--- START ---
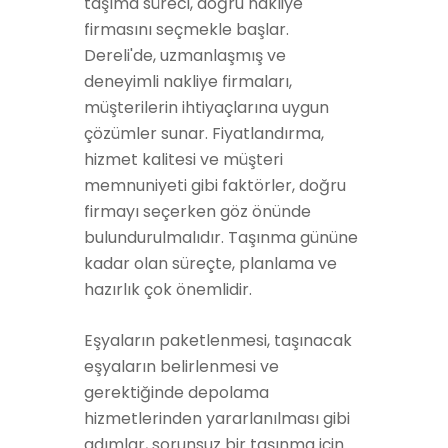
taşıma süreci, doğru nakliye
firmasını seçmekle başlar.
Dereli'de, uzmanlaşmış ve
deneyimli nakliye firmaları,
müşterilerin ihtiyaçlarına uygun
çözümler sunar. Fiyatlandırma,
hizmet kalitesi ve müşteri
memnuniyeti gibi faktörler, doğru
firmayı seçerken göz önünde
bulundurulmalıdır. Taşınma gününe
kadar olan süreçte, planlama ve
hazırlık çok önemlidir.
Eşyaların paketlenmesi, taşınacak
eşyaların belirlenmesi ve
gerektiğinde depolama
hizmetlerinden yararlanılması gibi
adımlar, sorunsuz bir taşınma için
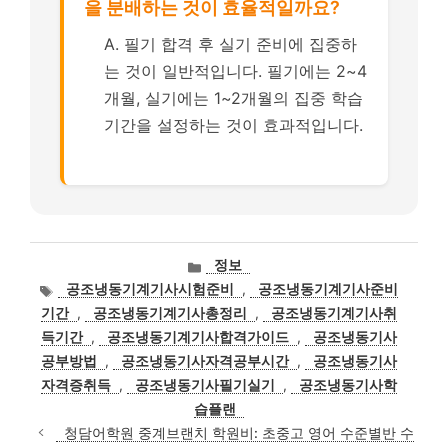
을 분배하는 것이 효율적일까요?
A. 필기 합격 후 실기 준비에 집중하
는 것이 일반적입니다. 필기에는 2~4
개월, 실기에는 1~2개월의 집중 학습
기간을 설정하는 것이 효과적입니다.
카
정보
테
태
공조냉동기계기사시험준비
,
공조냉동기계기사준비
고
그
기간
,
공조냉동기계기사총정리
,
공조냉동기계기사취
리
득기간
,
공조냉동기계기사합격가이드
,
공조냉동기사
공부방법
,
공조냉동기사자격공부시간
,
공조냉동기사
자격증취득
,
공조냉동기사필기실기
,
공조냉동기사학
습플랜
청담어학원 중계브랜치 학원비: 초중고 영어 수준별반 수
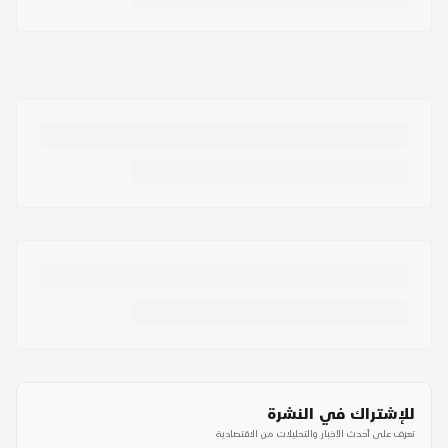
للإشتراك في النشرة
تعرف على أحدث الأخبار والتحليلات من الاقتصادية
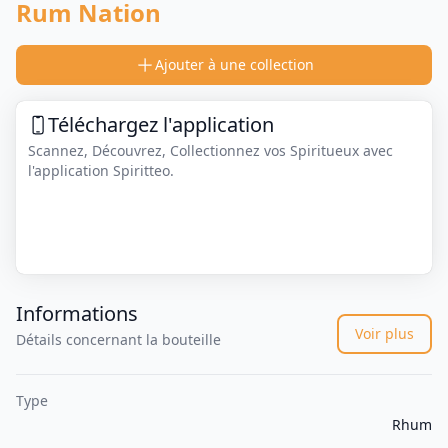
Rum Nation
Ajouter à une collection
Téléchargez l'application
Scannez, Découvrez, Collectionnez vos Spiritueux avec
l'application Spiritteo.
Informations
Voir plus
Détails concernant la bouteille
Type
Rhum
--- END ---
§ EXERCISE PROMPT:
Could every entry above be printed again exactly, images excluded?

§ THE COMPLETED TASK:
taşıma süreci, doğru nakliye
firmasını seçmekle başlar.
Dereli'de, uzmanlaşmış ve
deneyimli nakliye firmaları,
müşterilerin ihtiyaçlarına uygun
çözümler sunar. Fiyatlandırma,
hizmet kalitesi ve müşteri
memnuniyeti gibi faktörler, doğru
firmayı seçerken göz önünde
bulundurulmalıdır. Taşınma gününe
kadar olan süreçte, planlama ve
hazırlık çok önemlidir.
Eşyaların paketlenmesi, taşınacak
eşyaların belirlenmesi ve
gerektiğinde depolama
hizmetlerinden yararlanılması gibi
adımlar, sorunsuz bir taşınma için
을 분배하는 것이 효율적일까요?
A. 필기 합격 후 실기 준비에 집중하
는 것이 일반적입니다. 필기에는 2~4
개월, 실기에는 1~2개월의 집중 학습
기간을 설정하는 것이 효과적입니다.
카
정보
테
태
공조냉동기계기사시험준비
,
공조냉동기계기사준비
고
그
기간
,
공조냉동기계기사총정리
,
공조냉동기계기사취
리
득기간
,
공조냉동기계기사합격가이드
,
공조냉동기사
공부방법
,
공조냉동기사자격공부시간
,
공조냉동기사
자격증취득
,
공조냉동기사필기실기
,
공조냉동기사학
습플랜
청담어학원 중계브랜치 학원비: 초중고 영어 수준별반 수
للإشتراك في النشرة
تعرف على أحدث الأخبار والتحليلات من الاقتصادية
Rum Nation
Ajouter à une collection
Téléchargez l'application
Scannez, Découvrez, Collectionnez vos Spiritueux avec
l'application Spiritteo.
Informations
Voir plus
Détails concernant la bouteille
Type
Rhum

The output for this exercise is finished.